Let \(\psi \) be a RTC mechanism. We first show that it terminates in a finite time. The first stage of \(\psi \) iteratively matches agents with their top choices once they are endowed with them and removes the assigned agents as well as their assignments from the problem. It terminates whenever there is no such agent left. From here, because there are finitely many agents, we conclude that Step 1 terminates in a finitely many round and gives us a submatching. Then, the second stage of \(\psi \) considers the reduced problem, emerging after removing the assigned agents along with their assignments in the first stage. To show that the second stage gives us a matching in the reduced problem, it is enough to show that there always exists an implementable collection of cycles and null-pairs in the reduced economy. This is what we show in the following.

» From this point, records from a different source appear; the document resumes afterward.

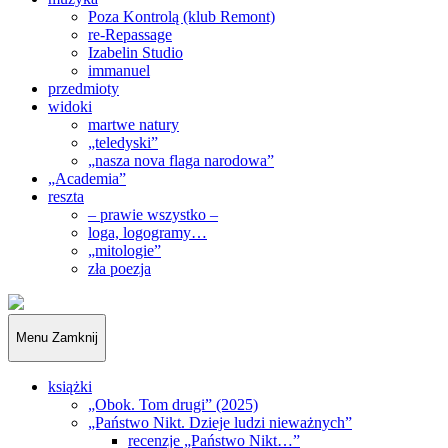
Poza Kontrolą (klub Remont)
re-Repassage
Izabelin Studio
immanuel
przedmioty
widoki
martwe natury
„teledyski”
„nasza nova flaga narodowa”
„Academia”
reszta
– prawie wszystko –
loga, logogramy…
„mitologie”
zła poezja
„Obywatele…”
Menu
Zamknij
książki
„Obok. Tom drugi” (2025)
„Państwo Nikt. Dzieje ludzi nieważnych”
recenzje „Państwo Nikt…”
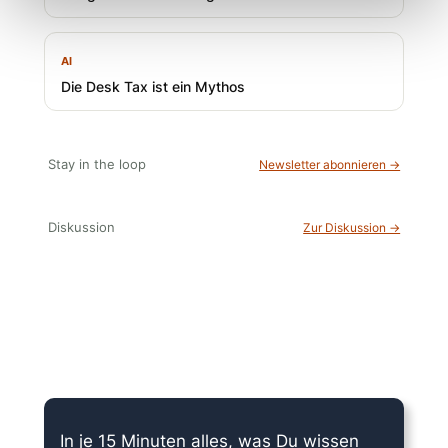
AI
Die Desk Tax ist ein Mythos
Stay in the loop
Newsletter abonnieren →
Diskussion
Zur Diskussion →
15 Minuten knallharter Fokus!
In je 15 Minuten alles, was Du wissen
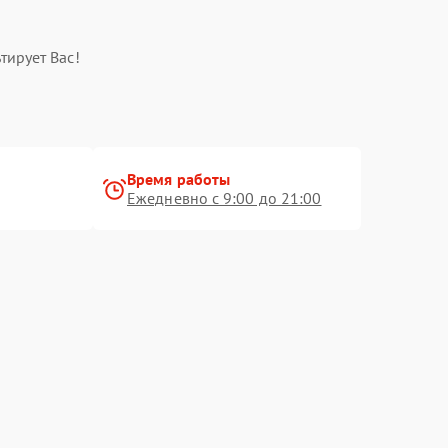
тирует Вас!
Время работы
Ежедневно с 9:00 до 21:00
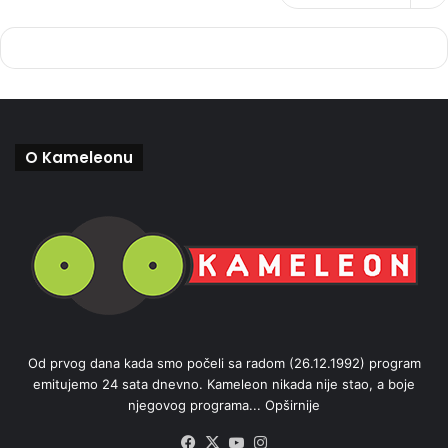
O Kameleonu
Od prvog dana kada smo počeli sa radom (26.12.1992) program
emitujemo 24 sata dnevno. Kameleon nikada nije stao, a boje
njegovog programa...
Opširnije
Facebook
X
YouTube
Instagram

Let \(N'\) and \(\mu ^{N'}\) be the set of assigned agents and the associated submatching in Step 1 of \(\psi \). Let us first enumerate the remaining agents \(N{\setminus } N'=\{i_1,\ldots ,i_n\}\). Then, start with agent \(i_1\). If his favorite object in \(I_{i_1}(\mu ^{N'})\) is the null-object, then let him form a null-pair. Otherwise, let him form a cycle with his favorite object (note that the null-object always belongs to \(I_{i_1}(\mu ^{N'})\)). Let \(\mu ^{N'\cup \{i_1\}}\) be the obtained submatching after implementing the null-pair or the cycle over \(\mu ^{N'}\). Next, let us consider agent \(i_2\) and his favorite object in \(I_{i_2}(\mu ^{N'\cup \{i_1\}})\), and repeat the same arguments for him, and so on. If we consider the permutation that orders the collection of these cycles and null-pairs as the same as the associated agents’ indexes, then the collection becomes implementable under this permutation. Therefore, in Step 2 of \(\psi \), there always exists an implementable collection of cycles and null-pairs, hence a matching in the reduced problem is always obtained. This, along with our finding above, shows that \(\psi \) terminates in a finitely many round, with producing a matching.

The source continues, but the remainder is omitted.